The draft ordinance would ban marijuana possession for those under age 21. Such possession is already illegal under Amendment 3, but the constitutional change did not institute an enforcement mechanism for police. The proposed regulations would make underage individuals in violation subject to civil fines between $100 and $250. The regulations would also ban those under 21 from possessing "marijuana accessories."
With certain exceptions, those over 21 who possess more than three ounces of marijuana at a time will face escalating fines between $250 and $1,000.

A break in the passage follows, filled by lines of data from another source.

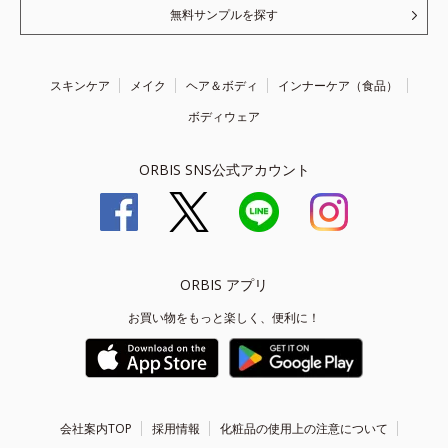
無料サンプルを探す
スキンケア
メイク
ヘア＆ボディ
インナーケア（食品）
ボディウェア
ORBIS SNS公式アカウント
ORBIS アプリ
お買い物をもっと楽しく、便利に！
会社案内TOP
採用情報
化粧品の使用上の注意について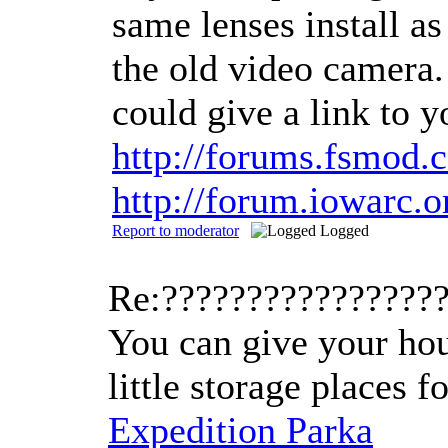
same lenses install a
the old video camera.
could give a link to y
http://forums.fsmod.
http://forum.iowarc
Report to moderator
Logged
Re:????????????????
You can give your hou
little storage places 
Expedition Parka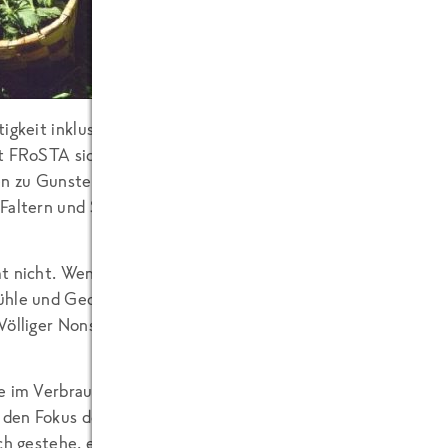
Im Zuge der großen Ernährun
tigkeit inklusive Schonung von Boden und sonstigen Ressour
t FRoSTA sich entschlossen, von nun an auf den Einsatz von 
en zu Gunsten der Brennessel, die unproblematisch wächst, 
Faltern und Schmetterlingen Futter und Wohnort bietet.
t nicht. Wenn Ihr das aber nun so in der Tageszeitung lesen
ühle und Gedanken nehmen dann Besitz von Eurem Bauch un
Völliger Nonsens? Absolut am Zahn der Zeit, topaktuelles Th
e im Verbraucherservice von Frau Brinkmann aus Rinteln, di
n den Fokus der Öffentlichkeit rücken möchte, konfrontiert
ch gestehe, es stellten sich bei mir spontan diffuse Sympath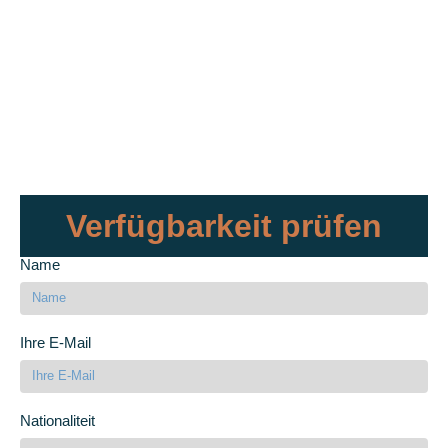
Verfügbarkeit prüfen
Name
Ihre E-Mail
Nationaliteit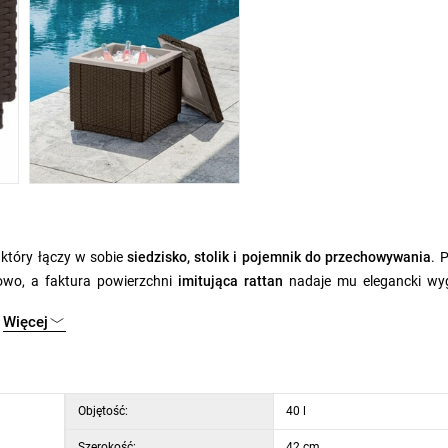
 który łączy w sobie
siedzisko, stolik i pojemnik do przechowywania
. 
owo, a faktura powierzchni
imitująca rattan
nadaje mu elegancki wyg
Więcej
do przechowywania koców, poduszek lub drobnych akcesoriów. ICE CUBE
ek
, co czyni go bardzo elastycznym rozwiązaniem nawet w mniej
ność i długą żywotność.
Objętość:
40 l
Szerokość:
42 cm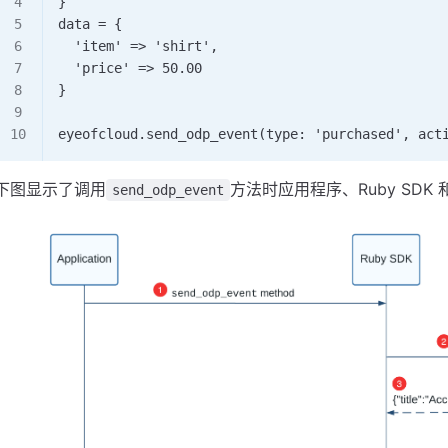
}
data = {
  'item' => 'shirt',
  'price' => 50.00
}
eyeofcloud.send_odp_event(type: 'purchased', act
下图显示了调用
方法时应用程序、Ruby SDK
send_odp_event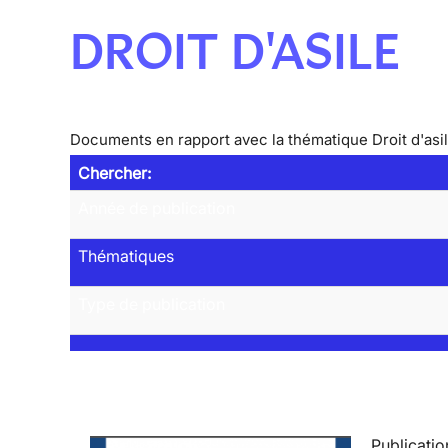
DROIT D'ASILE
Documents en rapport avec la thématique Droit d'asi
Chercher:
Année de publication
Thématiques
Type de publication
Publicatio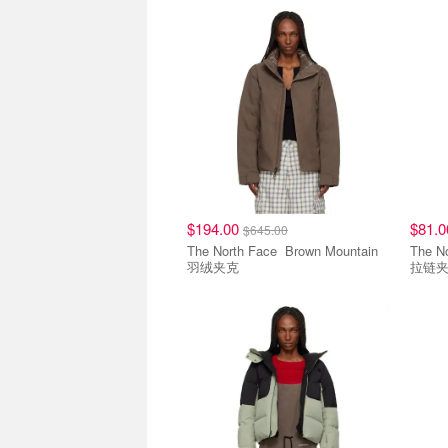
$194.00
$81.
$645.00
The North Face Brown Mountain
The North Fa
羽绒夹克
拉链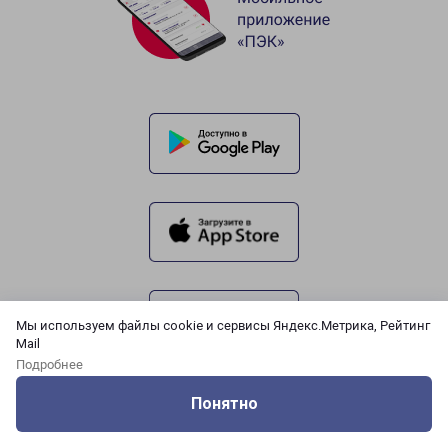
Мы используем файлы cookie и сервисы Яндекс.Метрика, Рейтинг
Mail
Подробнее
Понятно
Оцените нашу работу
Услуги
Сервисы
Меню
Кабинет
Контакты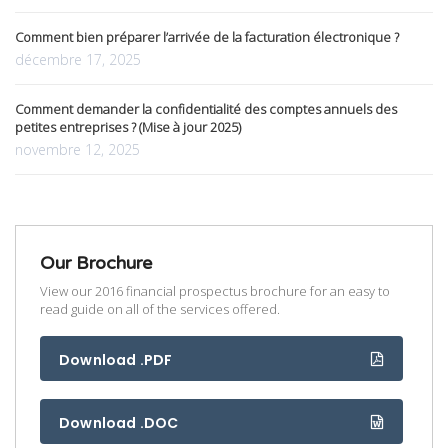
Comment bien préparer l’arrivée de la facturation électronique ?
décembre 17, 2025
Comment demander la confidentialité des comptes annuels des
petites entreprises ? (Mise à jour 2025)
novembre 12, 2025
Our Brochure
View our 2016 financial prospectus brochure for an easy to
read guide on all of the services offered.
Download .PDF
Download .DOC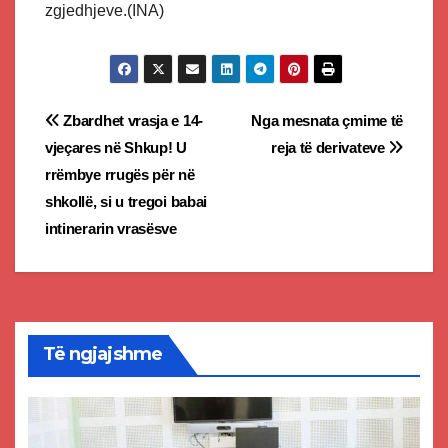
zgjedhjeve.(INA)
Post
Zbardhet vrasja e 14-
Nga mesnata çmime të
vjeçares në Shkup! U
reja të derivateve
navigation
rrëmbye rrugës për në
shkollë, si u tregoi babai
intinerarin vrasësve
Të ngjajshme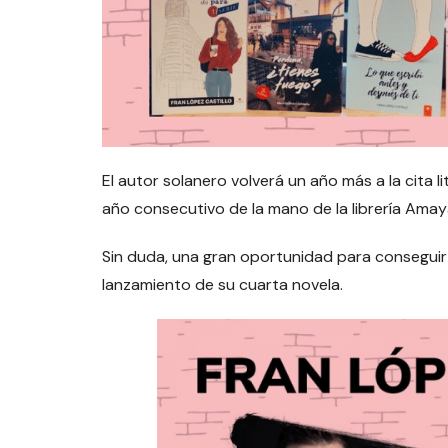
El autor solanero volverá un año más a la cita l
año consecutivo de la mano de la librería Amaya,
Sin duda, una gran oportunidad para conseguir l
lanzamiento de su cuarta novela.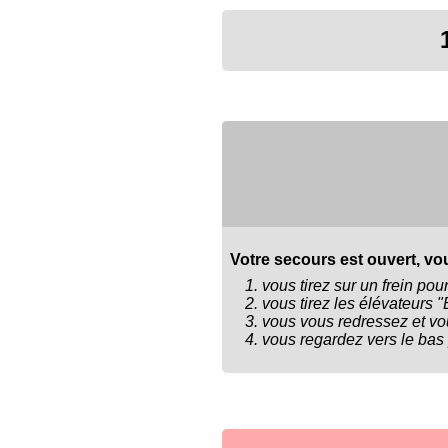
Votre secours est ouvert, vou
vous tirez sur un frein pou
vous tirez les élévateurs "
vous vous redressez et vou
vous regardez vers le bas p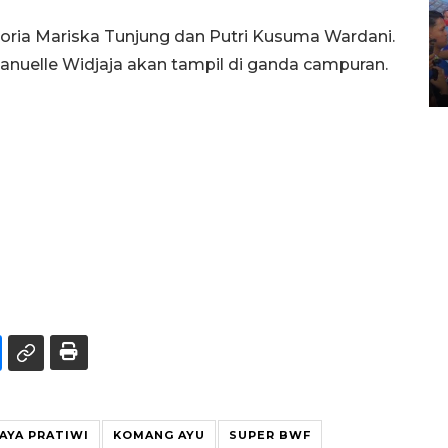
Kecelakaan kereta api di
goria Mariska Tunjung dan Putri Kusuma Wardani.
Bekasi Timur
anuelle Widjaja akan tampil di ganda campuran.
28 April 2026 6:17 WIB
AYA PRATIWI
KOMANG AYU
SUPER BWF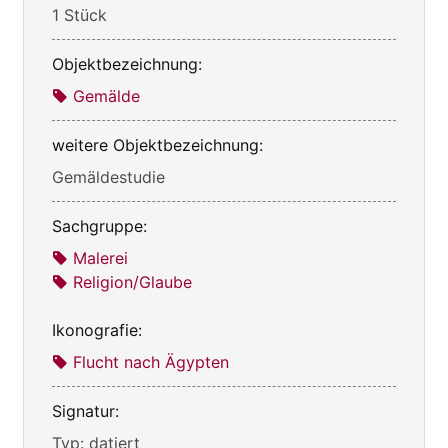
1 Stück
Objektbezeichnung:
Gemälde
weitere Objektbezeichnung:
Gemäldestudie
Sachgruppe:
Malerei
Religion/Glaube
Ikonografie:
Flucht nach Ägypten
Signatur:
Typ: datiert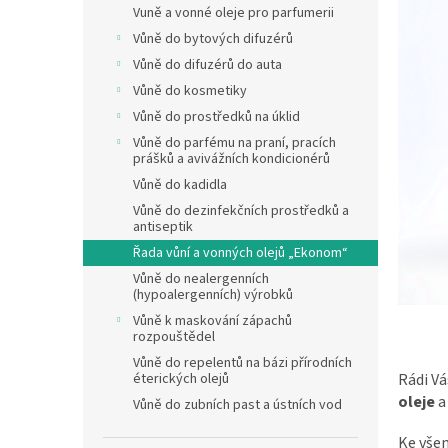
Vuně a vonné oleje pro parfumerii
Vůně do bytových difuzérů
Vůně do difuzérů do auta
Vůně do kosmetiky
Vůně do prostředků na úklid
Vůně do parfému na praní, pracích
prášků a avivážních kondicionérů
Vůně do kadidla
Vůně do dezinfekčních prostředků a
antiseptik
Řada vůní a vonných olejů „Ekonom“
Vůně do nealergenních
(hypoalergenních) výrobků
Vůně k maskování zápachů
rozpouštědel
Vůně do repelentů na bázi přírodních
éterických olejů
Rádi Vá
oleje
a
Vůně do zubních past a ústních vod
Ke vše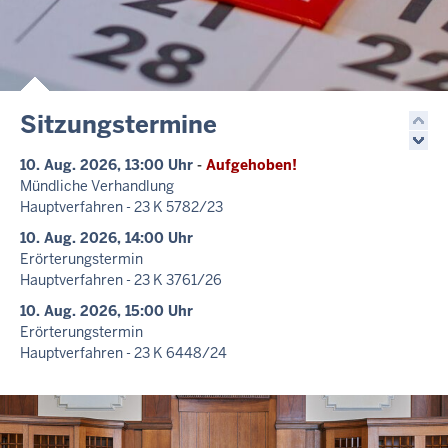
Sitzungstermine
10. Aug. 2026, 13:00 Uhr
-
Aufgehoben!
Mündliche Verhandlung
Hauptverfahren - 23 K 5782/23
10. Aug. 2026, 14:00 Uhr
Erörterungstermin
Hauptverfahren - 23 K 3761/26
10. Aug. 2026, 15:00 Uhr
Erörterungstermin
Hauptverfahren - 23 K 6448/24
10. Aug. 2026, 15:00 Uhr
Erörterungstermin
Hauptverfahren - 23 K 6449/24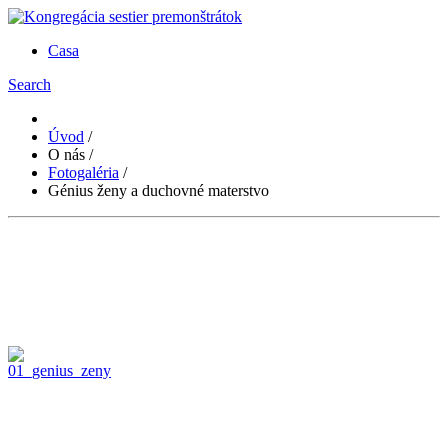
Casa
Search
Úvod
/
O nás
/
Fotogaléria
/
Génius ženy a duchovné materstvo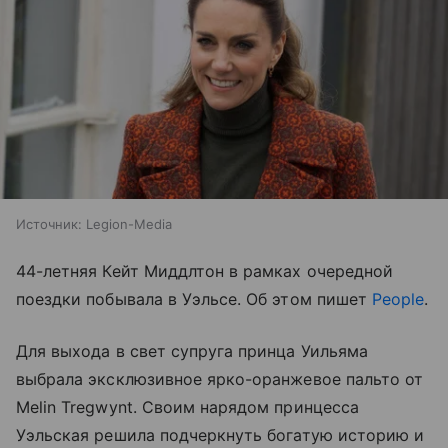
Источник:
Legion-Media
44-летняя Кейт Миддлтон в рамках очередной
поездки побывала в Уэльсе. Об этом пишет
People
.
Для выхода в свет супруга принца Уильяма
выбрала эксклюзивное ярко-оранжевое пальто от
Melin Tregwynt. Своим нарядом принцесса
Уэльская решила подчеркнуть богатую историю и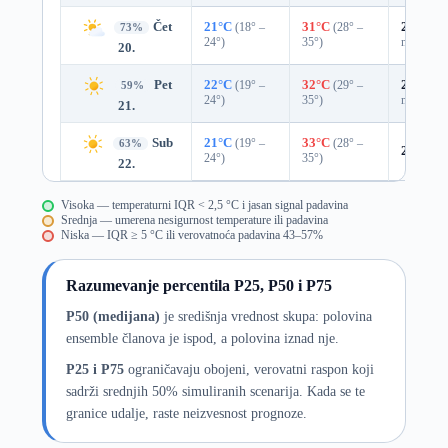
Čet
21°C
(18° –
31°C
(28° –
25%
0.0
73%
24°)
35°)
mm)
20.
Pet
22°C
(19° –
32°C
(29° –
29%
0.0
59%
24°)
35°)
mm)
21.
Sub
21°C
(19° –
33°C
(28° –
63%
24%
0.
24°)
35°)
22.
Visoka — temperaturni IQR < 2,5 °C i jasan signal padavina
Srednja — umerena nesigurnost temperature ili padavina
Niska — IQR ≥ 5 °C ili verovatnoća padavina 43–57%
Razumevanje percentila P25, P50 i P75
P50 (medijana)
je središnja vrednost skupa: polovina
ensemble članova je ispod, a polovina iznad nje.
P25 i P75
ograničavaju obojeni, verovatni raspon koji
sadrži srednjih 50% simuliranih scenarija. Kada se te
granice udalje, raste neizvesnost prognoze.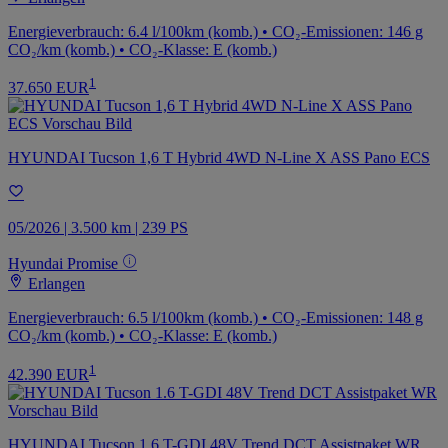
Energieverbrauch: 6.4 l/100km (komb.) • CO₂-Emissionen: 146 g
CO₂/km (komb.) • CO₂-Klasse: E (komb.)
1
37.650 EUR
HYUNDAI Tucson 1,6 T Hybrid 4WD N-Line X ASS Pano ECS
05/2026 | 3.500 km | 239 PS
Hyundai Promise
Erlangen
Energieverbrauch: 6.5 l/100km (komb.) • CO₂-Emissionen: 148 g
CO₂/km (komb.) • CO₂-Klasse: E (komb.)
1
42.390 EUR
HYUNDAI Tucson 1.6 T-GDI 48V Trend DCT Assistpaket WR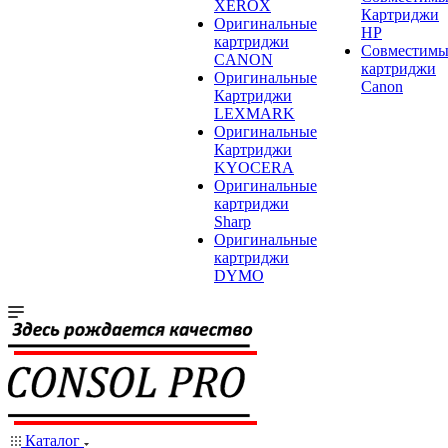
XEROX
Картриджи
Оригинальные
HP
картриджи
Совместимы
CANON
картриджи
Оригинальные
Canon
Картриджи
LEXMARK
Оригинальные
Картриджи
KYOCERA
Оригинальные
картриджи
Sharp
Оригинальные
картриджи
DYMO
Каталог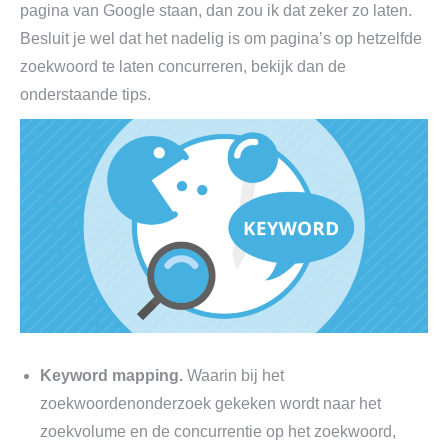
pagina van Google staan, dan zou ik dat zeker zo laten.
Besluit je wel dat het nadelig is om pagina’s op hetzelfde
zoekwoord te laten concurreren, bekijk dan de
onderstaande tips.
Keyword mapping.
Waarin bij het
zoekwoordenonderzoek gekeken wordt naar het
zoekvolume en de concurrentie op het zoekwoord,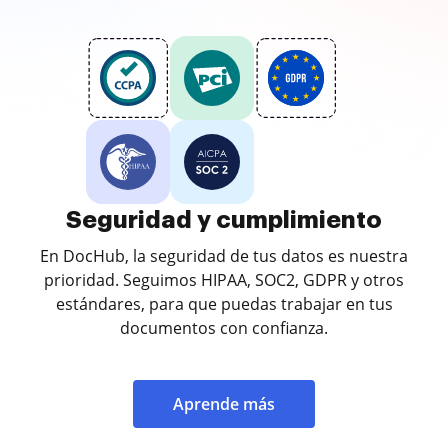
Seguridad y cumplimiento
En DocHub, la seguridad de tus datos es nuestra
prioridad. Seguimos HIPAA, SOC2, GDPR y otros
estándares, para que puedas trabajar en tus
documentos con confianza.
Aprende más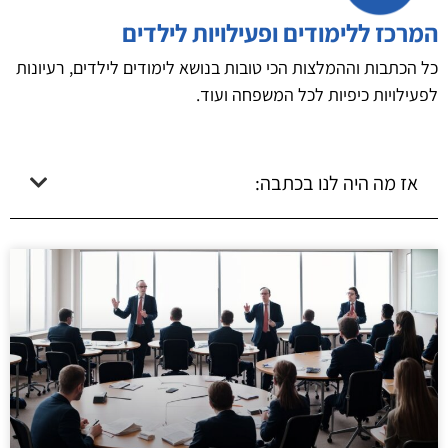
המרכז ללימודים ופעילויות לילדים
כל הכתבות וההמלצות הכי טובות בנושא לימודים לילדים, רעיונות
לפעילויות כיפיות לכל המשפחה ועוד.
אז מה היה לנו בכתבה: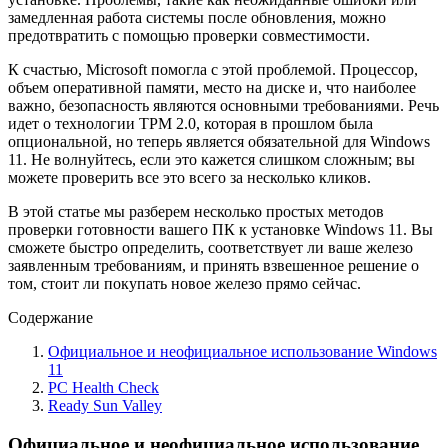
замедленная работа системы после обновления, можно
предотвратить с помощью проверки совместимости.
К счастью, Microsoft помогла с этой проблемой. Процессор,
объем оперативной памяти, место на диске и, что наиболее
важно, безопасность являются основными требованиями. Речь
идет о технологии TPM 2.0, которая в прошлом была
опциональной, но теперь является обязательной для Windows
11. Не волнуйтесь, если это кажется слишком сложным; вы
можете проверить все это всего за несколько кликов.
В этой статье мы разберем несколько простых методов
проверки готовности вашего ПК к установке Windows 11. Вы
сможете быстро определить, соответствует ли ваше железо
заявленным требованиям, и принять взвешенное решение о
том, стоит ли покупать новое железо прямо сейчас.
Содержание
Официальное и неофициальное использование Windows
11
PC Health Check
Ready Sun Valley
Официальное и неофициальное использование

Much of the discussion among councilmembers was over a proposed ban on public consumption of marijuana. Under the draft regulations presented to council, people would be banned from consuming marijuana "in a public place," defined as "any place to which the public or a substantial number of the public have access, or any place which is visible by normal unaided vision from any place where the public or a substantial number of the public has access."
This includes but is not limited to streets, highways, sidewalks, transportation facilities, parks, playgrounds, parking lots, and common areas of public and private buildings. Any use of marijuana that is visible from these areas would be disallowed under the draft provisions. Penalties for this offense would be limited to a $100 fine.
Assistant City Attorney Chris Hoeman noted that these regulations are more stringent than how the city regulates the public use of alcohol or tobacco. Councilmembers later asked this provision to be amended to allow consumption on a person's private property that is visible to the public — such as a private balcony or porch.
Councilman Abe McGull said there could be reason to treat public consumption of marijuana differently than alcohol or tobacco because of its distinctive odor.
"I think this restriction has a lot to do with the odor that emits from marijuana as opposed to the odor emitted from tobacco. As a society I think we have become somewhat accustomed to the odor of tobacco but the odor of marijuana is the most repugnant thing about (the drug). We can address that because once the odor is out in the public, it may be offensive," he said.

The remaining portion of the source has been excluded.